Major benchmarks were largely lower on Wednesday morning, but all eyes were on the Federal Open Market Committee. The monetary policy body's two-day meeting will come to an end this afternoon, and many investors anticipate another reduction in interest rates designed to try to promote economic growth. As of 11 a.m. EDT, the Dow Jones Industrial Average (^DJI -0.43%) was down 62 points to 27,048. The S&P 500 (^GSPC -0.21%) fell 7 points to 2,998, and the Nasdaq Composite (^IXIC 0.00%) dropped 24 points to 8,162.

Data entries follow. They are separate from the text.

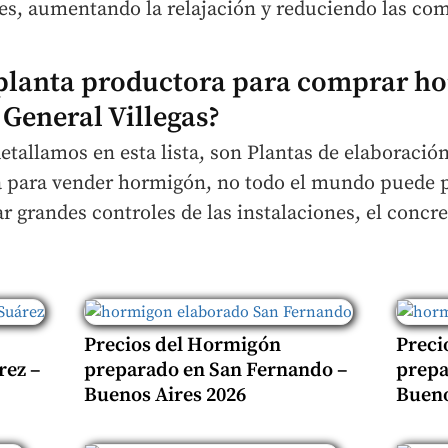
es, aumentando la relajación y reduciendo las com
r planta productora para comprar h
General Villegas?
detallamos en esta lista, son Plantas de elaboraci
a para vender hormigón, no todo el mundo puede 
 grandes controles de las instalaciones, el concret
Precios del Hormigón
Preci
rez –
preparado en San Fernando –
prepa
Buenos Aires 2026
Bueno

Everywhere across the economy, companies are aiming to serve their customers the best way they can. For e-commerce giant Amazon.com (AMZN -0.64%), that means trying to help make it easier for people who want to shop online but also want to pay using cash. For General Mills (GIS -0.88%), shifting trends among consumers toward different types of food products has been a cause for concern at the cereal giant, but its latest results show some of the things it's attempting in order to keep its leadership role in the food industry.
Amazon teams up with Western Union
Shares of Amazon.com eased lower by less than 1% Wednesday morning after the e-commerce giant announced a new collaboration. The company launched its PayCode service in the U.S., creating a partnership with Western Union to give its cash-paying customers another option for buying goods through the online marketplace.
Under the service, Amazon customers would choose PayCode at checkout and then proceed to one of 15,000 Western Union locations. There, they'd pay in cash for their items.
The move adds to Amazon's capacity to handle cash transactions. Amazon Cash already has more than 100,000 locations nationwide, allowing customers to load a cash balance into their Amazon account for future use. However, the advantage of PayCode is that shoppers will be able to reverse the order of the transaction, finding items and making purchases first and then only afterward visiting Western Union to pay for them.
Across the economy, many companies have aimed at eliminating cash transactions entirely. Yet Amazon's move shows that the war on cash has some stalwart holdouts, and they're worth wooing as potential customers -- even for the titan of online shopping.
Top o' the mornin' from General Mills
General Mills saw its stock climb modestly after releasing its fiscal first-quarter financial results. The numbers from the food giant were mixed.
On one hand, sales were lower, with revenue falling 2% and organic sales dropping 1%. The company suffered considerable sales hits in its international business, with the Europe and Australia segment seeing a 9% sales decline and Asia and Latin America falling 10%. Pet products were the saving grace for the company, with a 7% sales boost coming almost entirely from pricing power.
Yet the food giant did manage to boost its bottom line. Adjusted earnings per share climbed 13% from year-ago levels as the pet category once again delivered an outsize contribution to those gains. Solid results in North America were able to offset weak profit performance elsewhere across the globe.
General Mills investors have been prepared for continuing challenges in the food industry, and so the results didn't come as a big surprise. CEO Jeff Harmening believes that the company made "clear progress in becoming a nimbler, more consumer-connected General Mills" during the quarter, but there's still plenty more work to do to achieve the long-term goal of enhanced returns for the business.